Securing Overlay Deployments in Industrial Networks

Threat Model Evolution

Overlay networks effectively counter “drive-by” attacks and lateral movement, but new risks are introduced—particularly key management compromise, overlay endpoint attacks, and controller hijacking.

  • Cryptographic Hygiene: Use short-lived certificates, automate key rotation, and employ HSM-backed key stores wherever possible.

  • Least Privilege Overlay Membership: Overlay nodes should be compartmentalized by function; a breach in one overlay does not expose others.

  • Multi-Factor Authentication: Enforce strong identity assurance not just for remote users, but also for automated processes interfacing with overlays (e.g., API keys and mutual TLS).

  • Monitoring and Forensics: Capture and archive overlay flow logs, integrate with SIEM/SOC tooling, enabling correlation across IT and OT domains.

Resilience and Fault-Tolerance

When overlay endpoints are deployed in potentially fragile OT environments, ensure overlays support rapid failover, dynamic rerouting, or automatic teardown in case of suspected breach. Overlay agents must be lightweight, sandboxed, and capable of secure bootstrapping from minimal trust assumptions.


Historical reference: Many attacks on industrial overlays have exploited weak controller trust (e.g., unauthenticated overlay join requests); modern implementations must support strict registration and rapid quarantine of anomalous endpoints.

Conclusion: Overlay Networks as Enablers of Secure IT/OT Integration

Overlay networks create a logical fulcrum between the needs of robust OT operations and rigorous IT security.

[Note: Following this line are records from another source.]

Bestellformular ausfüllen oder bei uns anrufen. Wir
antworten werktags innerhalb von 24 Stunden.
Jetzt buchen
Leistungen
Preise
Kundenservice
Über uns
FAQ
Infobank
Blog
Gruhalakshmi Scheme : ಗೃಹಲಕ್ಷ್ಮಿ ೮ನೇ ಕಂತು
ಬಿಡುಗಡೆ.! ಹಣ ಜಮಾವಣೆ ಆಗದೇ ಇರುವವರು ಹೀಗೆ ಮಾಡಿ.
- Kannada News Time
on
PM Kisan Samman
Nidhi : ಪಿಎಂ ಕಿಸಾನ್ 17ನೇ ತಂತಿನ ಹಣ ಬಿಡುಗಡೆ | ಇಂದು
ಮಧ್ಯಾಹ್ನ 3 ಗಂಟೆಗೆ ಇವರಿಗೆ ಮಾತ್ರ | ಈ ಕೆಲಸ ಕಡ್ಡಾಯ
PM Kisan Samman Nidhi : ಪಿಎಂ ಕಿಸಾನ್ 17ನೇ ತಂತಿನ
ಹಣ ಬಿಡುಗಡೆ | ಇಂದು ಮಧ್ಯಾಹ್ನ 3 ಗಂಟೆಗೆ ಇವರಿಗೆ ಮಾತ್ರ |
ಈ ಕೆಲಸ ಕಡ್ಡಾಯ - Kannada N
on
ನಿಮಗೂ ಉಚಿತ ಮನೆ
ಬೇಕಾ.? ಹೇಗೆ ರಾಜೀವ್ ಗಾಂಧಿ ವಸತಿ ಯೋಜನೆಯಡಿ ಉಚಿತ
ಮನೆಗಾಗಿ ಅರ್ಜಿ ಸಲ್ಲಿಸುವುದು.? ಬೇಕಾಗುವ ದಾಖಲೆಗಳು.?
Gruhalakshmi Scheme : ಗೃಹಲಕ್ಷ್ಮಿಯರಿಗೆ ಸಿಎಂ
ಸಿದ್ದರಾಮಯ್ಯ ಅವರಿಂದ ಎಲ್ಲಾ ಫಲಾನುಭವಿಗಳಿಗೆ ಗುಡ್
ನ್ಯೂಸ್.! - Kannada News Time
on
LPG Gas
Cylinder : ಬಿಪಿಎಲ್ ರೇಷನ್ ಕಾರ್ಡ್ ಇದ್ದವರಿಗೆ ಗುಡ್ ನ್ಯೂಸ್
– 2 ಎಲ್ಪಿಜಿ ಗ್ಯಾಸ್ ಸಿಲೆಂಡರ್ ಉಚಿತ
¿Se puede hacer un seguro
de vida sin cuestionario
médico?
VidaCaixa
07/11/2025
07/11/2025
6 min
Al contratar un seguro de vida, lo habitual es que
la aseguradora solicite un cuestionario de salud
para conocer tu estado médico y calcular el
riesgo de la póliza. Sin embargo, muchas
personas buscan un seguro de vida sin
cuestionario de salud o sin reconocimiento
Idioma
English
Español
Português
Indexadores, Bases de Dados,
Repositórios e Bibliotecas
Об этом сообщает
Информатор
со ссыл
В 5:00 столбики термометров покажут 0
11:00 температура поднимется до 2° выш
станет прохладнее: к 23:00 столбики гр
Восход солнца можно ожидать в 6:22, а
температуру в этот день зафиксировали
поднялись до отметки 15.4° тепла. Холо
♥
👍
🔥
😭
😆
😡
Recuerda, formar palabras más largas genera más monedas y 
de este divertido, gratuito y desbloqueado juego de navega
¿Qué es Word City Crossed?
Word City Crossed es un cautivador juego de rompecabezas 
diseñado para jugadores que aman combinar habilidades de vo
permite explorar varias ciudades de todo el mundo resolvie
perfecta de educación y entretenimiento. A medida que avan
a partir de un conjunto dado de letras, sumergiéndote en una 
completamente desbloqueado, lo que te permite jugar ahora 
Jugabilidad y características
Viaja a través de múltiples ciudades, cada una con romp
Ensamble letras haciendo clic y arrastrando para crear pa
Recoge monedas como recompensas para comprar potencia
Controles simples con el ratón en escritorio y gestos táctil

By abstracting underlying network complexity and enforcing precise access controls, overlays significantly mitigate many classes of cyber risk while enabling the secure digital transformation sought in industrial environments.


However, overlays are not silver bullets—they demand continual review of trust boundaries, ongoing IT/OT collaboration, and a deep commitment to operational discipline. Secure connectivity in OT ultimately rests on a foundation of both technical excellence and organizational partnership.


For CISOs, IT Directors, and network practitioners, overlays represent not just another point product, but a potential architectural pivot for securing the future of industrial infrastructures.